> _Problem statement_: Your task is to copy each line of the records that includes the string "Alkaline".

(Page images and extracted text)
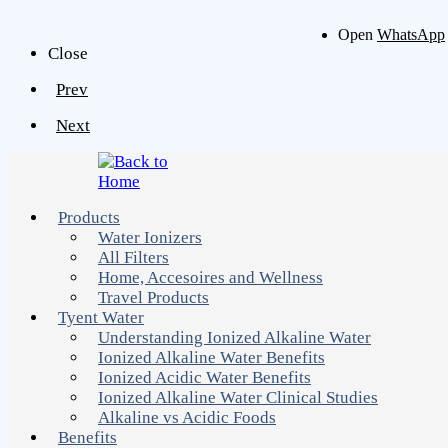
Open
WhatsApp
Close
Prev
Next
Products
Water Ionizers
All Filters
Home, Accesoires and Wellness
Travel Products
Tyent Water
Understanding Ionized Alkaline Water
Ionized Alkaline Water Benefits
Ionized Acidic Water Benefits
Ionized Alkaline Water Clinical Studies
Alkaline vs Acidic Foods
Benefits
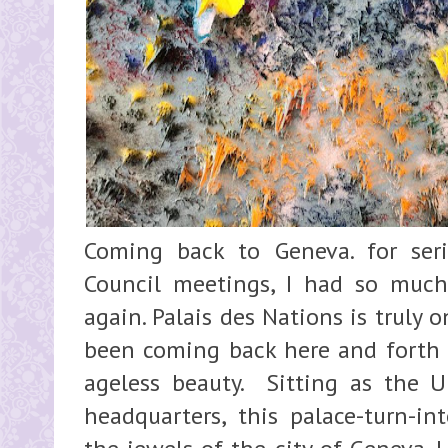
Coming back to Geneva. for se
Council meetings, I had so much
again. Palais des Nations is truly 
been coming back here and forth a
ageless beauty. Sitting as the 
headquarters, this palace-turn-in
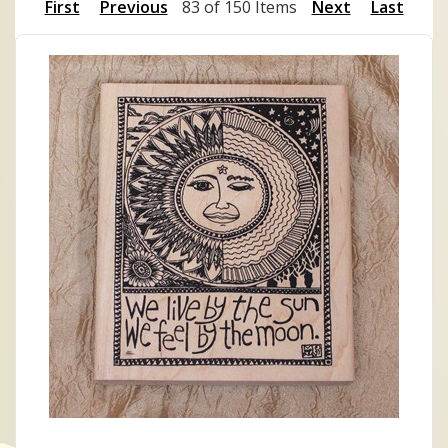
First
Previous
83 of 150 Items
Next
Last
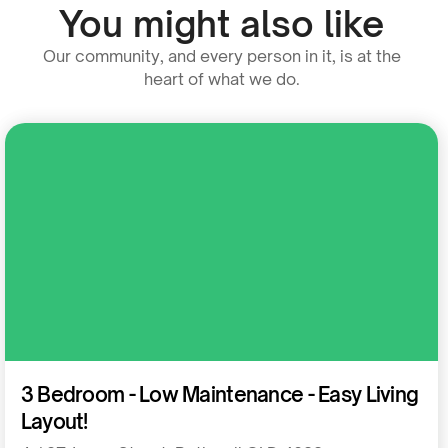
You might also like
Our community, and every person in it, is at the
heart of what we do.
Residential
3 Bedroom - Low Maintenance - Easy Living
Layout!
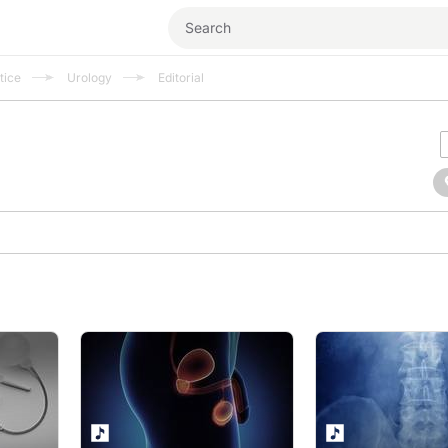
tice
Urology
Editorial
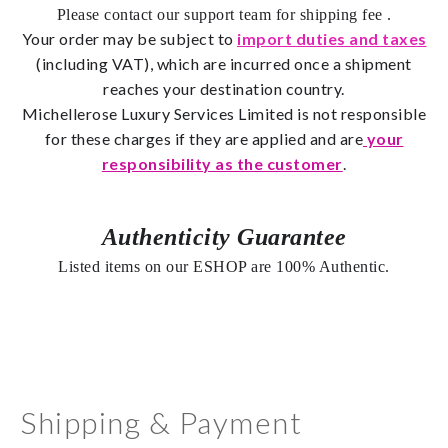
Please contact our support team for shipping fee
.
Your order may be subject to
import duties and taxes
(including VAT), which are incurred once a shipment
reaches your destination country.
Michellerose
Luxury Services Limited is not responsible
for these charges if they are applied and are
your
responsibility as the customer
.
Authenticity Guarantee
Listed items on our ESHOP are 100% Authentic.
Shipping & Payment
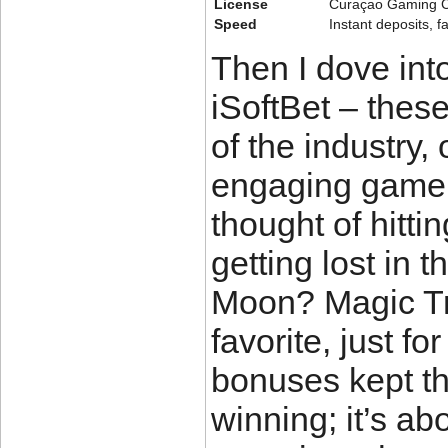
License
Curaçao Gaming C
Speed
Instant deposits, f
Then I dove int
iSoftBet – these
of the industry,
engaging gamepl
thought of hitti
getting lost in 
Moon? Magic Tr
favorite, just f
bonuses kept thi
winning; it’s abo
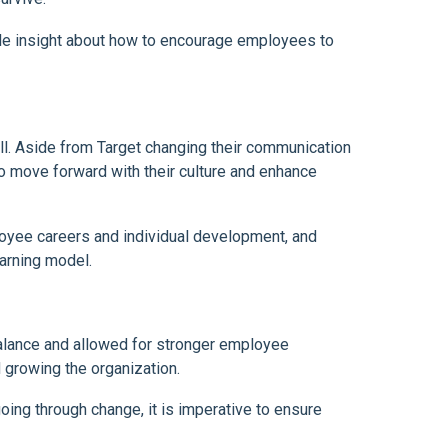
ble insight about how to encourage employees to
ll. Aside from Target changing their communication
to move forward with their culture and enhance
loyee careers and individual development, and
arning model.
lance and allowed for stronger employee
 growing the organization.
oing through change, it is imperative to ensure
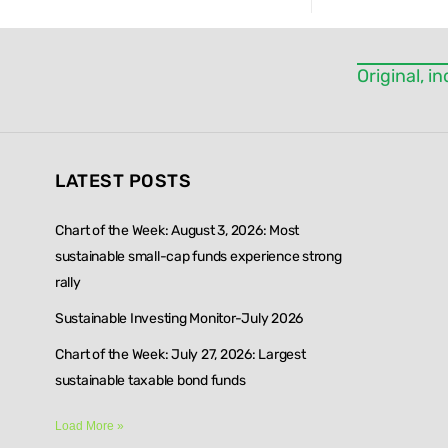
this field
blank.
Original, 
LATEST POSTS
Chart of the Week: August 3, 2026: Most
sustainable small-cap funds experience strong
rally
Sustainable Investing Monitor-July 2026
Chart of the Week: July 27, 2026: Largest
sustainable taxable bond funds
Load More »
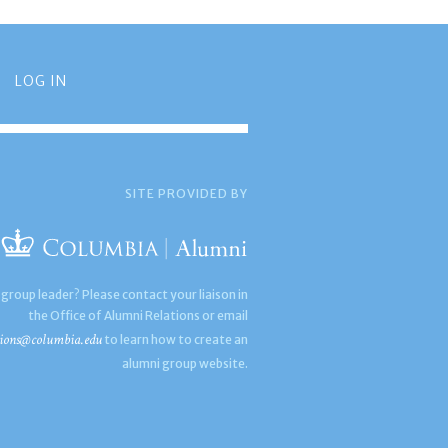
LOG IN
SITE PROVIDED BY
 group leader? Please contact your liaison in
the Office of Alumni Relations or email
ions@columbia.edu
to learn how to create an
alumni group website.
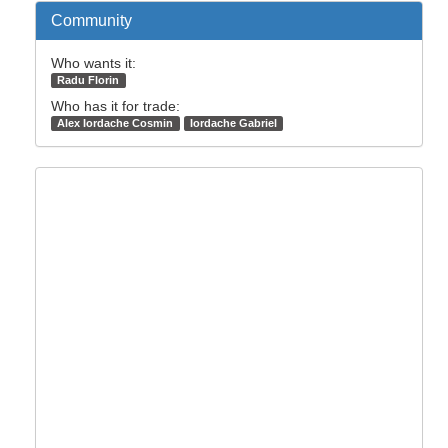
Community
Who wants it:
Radu Florin
Who has it for trade:
Alex Iordache Cosmin
Iordache Gabriel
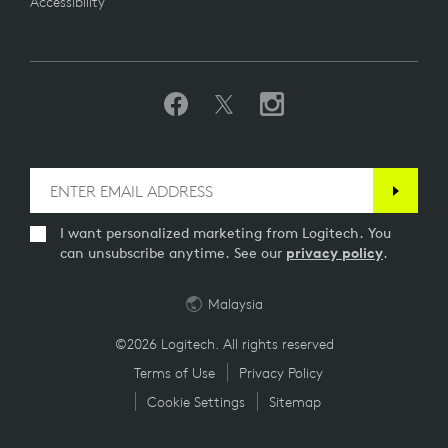
Accessibility
I want personalized marketing from Logitech. You
can unsubscribe anytime. See our
privacy policy
.
Malaysia
©2026 Logitech. All rights reserved
Terms of Use
Privacy Policy
Cookie Settings
Sitemap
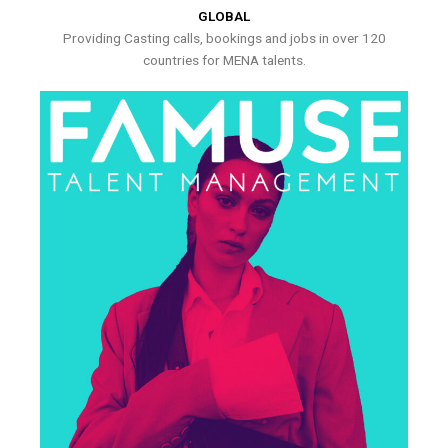
GLOBAL
Providing Casting calls, bookings and jobs in over 120
countries for MENA talents.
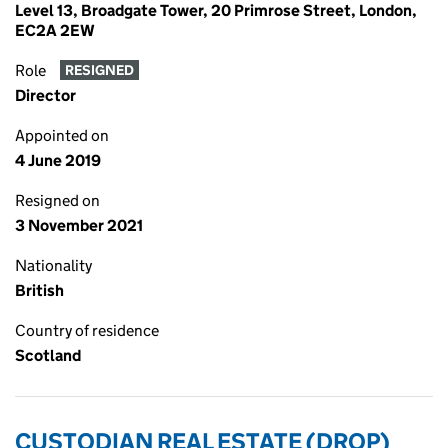
Level 13, Broadgate Tower, 20 Primrose Street, London,
EC2A 2EW
Role
RESIGNED
Director
Appointed on
4 June 2019
Resigned on
3 November 2021
Nationality
British
Country of residence
Scotland
CUSTODIAN REAL ESTATE (DROP)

> _Written response_:
Understanding Ionized Alkaline Water
Ionized Alkaline Water Benefits
Ionized Alkaline Water Clinical Studies
Alkaline vs Acidic Foods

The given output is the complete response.